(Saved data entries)
:::::

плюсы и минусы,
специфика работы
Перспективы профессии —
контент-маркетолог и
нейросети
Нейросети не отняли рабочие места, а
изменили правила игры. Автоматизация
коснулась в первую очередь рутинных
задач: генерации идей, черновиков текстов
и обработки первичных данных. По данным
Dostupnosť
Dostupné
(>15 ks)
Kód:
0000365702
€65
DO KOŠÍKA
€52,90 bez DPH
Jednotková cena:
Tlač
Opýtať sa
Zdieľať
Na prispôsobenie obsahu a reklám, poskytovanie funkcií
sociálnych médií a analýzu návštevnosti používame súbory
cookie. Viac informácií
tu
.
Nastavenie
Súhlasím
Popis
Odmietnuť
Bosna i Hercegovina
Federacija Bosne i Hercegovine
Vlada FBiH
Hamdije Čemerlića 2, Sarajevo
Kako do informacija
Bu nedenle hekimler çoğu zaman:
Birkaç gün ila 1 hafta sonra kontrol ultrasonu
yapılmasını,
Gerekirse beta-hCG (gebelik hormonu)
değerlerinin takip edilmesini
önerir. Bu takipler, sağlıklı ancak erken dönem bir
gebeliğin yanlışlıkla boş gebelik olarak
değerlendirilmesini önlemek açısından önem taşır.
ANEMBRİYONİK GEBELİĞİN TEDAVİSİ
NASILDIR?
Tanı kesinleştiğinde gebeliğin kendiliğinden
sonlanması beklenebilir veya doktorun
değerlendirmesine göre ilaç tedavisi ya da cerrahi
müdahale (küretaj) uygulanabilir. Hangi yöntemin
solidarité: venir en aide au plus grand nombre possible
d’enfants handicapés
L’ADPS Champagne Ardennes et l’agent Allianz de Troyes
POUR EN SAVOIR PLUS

:::::

*REQUIRED WORK*:
In the records above, copy exactly the lines from the one that contains "ANEMBRİYONİK GEBELİĞİN TEDAVİSİ" through the last, and nothing else.

*TASK RESULT*:
ANEMBRİYONİK GEBELİĞİN TEDAVİSİ
NASILDIR?
Tanı kesinleştiğinde gebeliğin kendiliğinden
sonlanması beklenebilir veya doktorun
değerlendirmesine göre ilaç tedavisi ya da cerrahi
müdahale (küretaj) uygulanabilir. Hangi yöntemin
solidarité: venir en aide au plus grand nombre possible
d’enfants handicapés
L’ADPS Champagne Ardennes et l’agent Allianz de Troyes
POUR EN SAVOIR PLUS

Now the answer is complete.